Task: Exactly as they appear, output all of the entries.
◆ ◆ ◆ ◆
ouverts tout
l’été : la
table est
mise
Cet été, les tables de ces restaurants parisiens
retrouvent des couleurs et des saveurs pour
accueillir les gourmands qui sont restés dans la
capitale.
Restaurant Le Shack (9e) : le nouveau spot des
◆ ◆ ◆ ◆
Task output:
ouverts tout
l’été : la
table est
mise
Cet été, les tables de ces restaurants parisiens
retrouvent des couleurs et des saveurs pour
accueillir les gourmands qui sont restés dans la
capitale.
Restaurant Le Shack (9e) : le nouveau spot des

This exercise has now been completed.